Trypan Blue and fixed cells - Help settle our lab argument (Nov/17/2008 )
We are having a debate in our lab that will affect our future protocols: One person in my lab says that it is possible to fix mammalian cells to the culture dish and stain them (X-gal) for our assay (which we do routinely), then after fixation you can trypsinize them, scrape them off and count them on a hemacytometer using Trypan blue exclusion.
I disagree, because I think that fixed cells will not be able to be trypsinized to a single cell suspension, or scraped and stay intact, and that fixed cells will all be permeable to Trypan blue.
So who is right?
Why not try it?
I think you will find that trypsin will probably work, it is definitely possible to wash fixed cells off coverslips/slides so scraping will work too.
I also think that trypan blue will stain the fixed cells, especially if you have permeabilised the cells after fixation. Wouldn't the X-gal stain also show up as blue?
Trypsin detaches the adherent cells by acting on the adhesion proteins of those cells that can adhere . . . fixation of mammalian cells on tissue culture plate does not employ those adhesion proteins .. so I guess, even if trypsin detaches the adherent cells, it should be non-specific or because of some other mechanisms. U should try it and see. .but be sure to have a control to see if it is really action of trypsin.
I have counted formalin-fixed cells with trypan blue and have seen that most of the cells do not stain and some do take stain though they are all literally dead because of the fixative. I think it is because though the membrane is fixed, they are not permeable which will need a permiabliser.
If you try, let us know also and it is worth trying. But with good controls to verify your results.

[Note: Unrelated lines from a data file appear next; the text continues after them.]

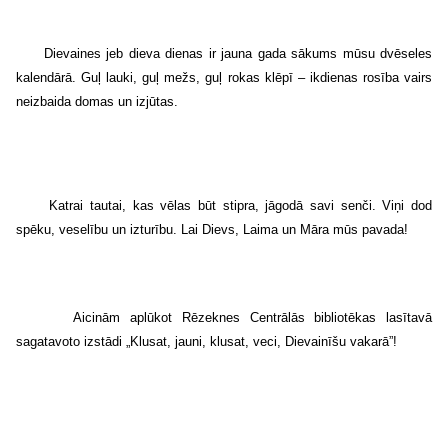
Dievaines jeb dieva dienas ir jauna gada sākums mūsu dvēseles
kalendārā. Guļ lauki, guļ mežs, guļ rokas klēpī – ikdienas rosība vairs
neizbaida domas un izjūtas.
Katrai tautai, kas vēlas būt stipra, jāgodā savi senči. Viņi dod
spēku, veselību un izturību. Lai Dievs, Laima un Māra mūs pavada!
Aicinām aplūkot Rēzeknes Centrālās bibliotēkas lasītavā
sagatavoto izstādi „
Klusat, jauni, klusat, veci, Dievainīšu vakarā
”!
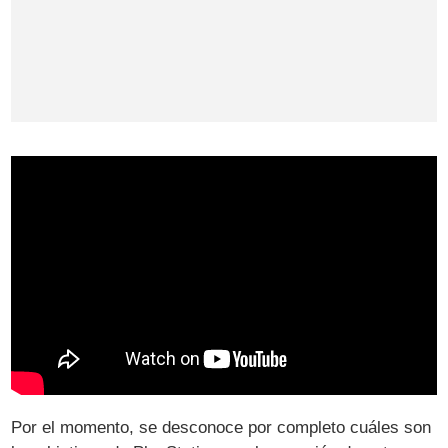
Por el momento, se desconoce por completo cuáles son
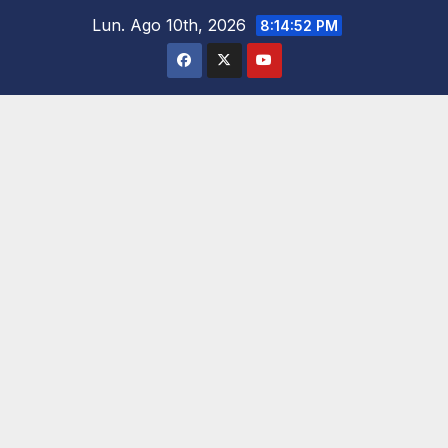
Saltar
Lun. Ago 10th, 2026
8:14:53 PM
al
contenido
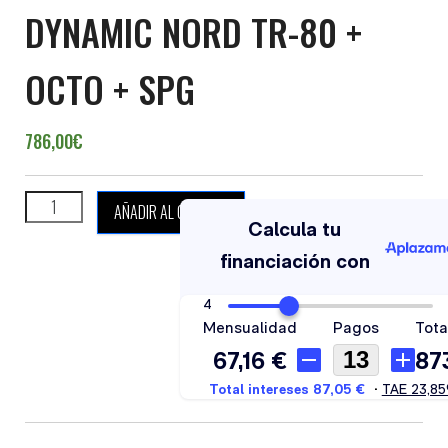
DYNAMIC NORD TR-80 +
OCTO + SPG
786,00
€
DYNAMIC NORD TR-80 + OCTO + SPG cantidad
AÑADIR AL CARRITO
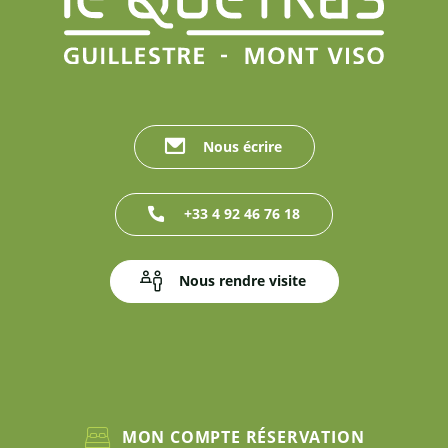
Nous écrire
+33 4 92 46 76 18
Nous rendre visite
MON COMPTE RÉSERVATION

I have counted formalin-fixed cells with trypan blue and have seen that most of the cells do not stain and some do take stain though they are all literally dead because of the fixative. I think it is because though the membrane is fixed, they are not permeable which will need a permiabliser.
If you try, let us know also and it is worth trying. But with good controls to verify your results.
Here's an update for anyone who cares after I did the experiment:
Well, I think I was right. It is not a reliable method. I trypsinized a dish of cells as normal and got a reference count. I then fixed two other identical dishes in 2% glutaraldehyde in PBS for 5 minutes. After 3X PBS washes, I then put 0.25% Trypsin on one and 1 mM EDTA on the other (control for any Trypsin-EDTA effect).
After 20 minutes sitting in trypsin or EDTA at 37C, not a single cell lifted off. I went ahead and scraped them off with a sterile scraper and tried to break them up by pipetting, but that was hopeless too. Just floating clumps of cells. And even though they weren't really countable, I tried, and the numbers were all over the place.
Did U try staining them with Trypan blue. That should be unreliable too with many not taking up the stain.
And we all do care 
And we all do care
I did stain all three samples with Trypan blue as well. The normally trypsinized, unfixed cells stained as normal, >95% viability and good phase contrast. Both of the fixed samples, after being manually scraped off the dish, were also stained with Trypan, and they were unusually high, over 60% blue. In addition, they were present as enormous sheets of cells when put on the hemacytometer, making counting nearly impossible.
True.
If U should work with fixed cells then fix them in suspension. I dilute to almost 1X10^6/ml to avoid clumping.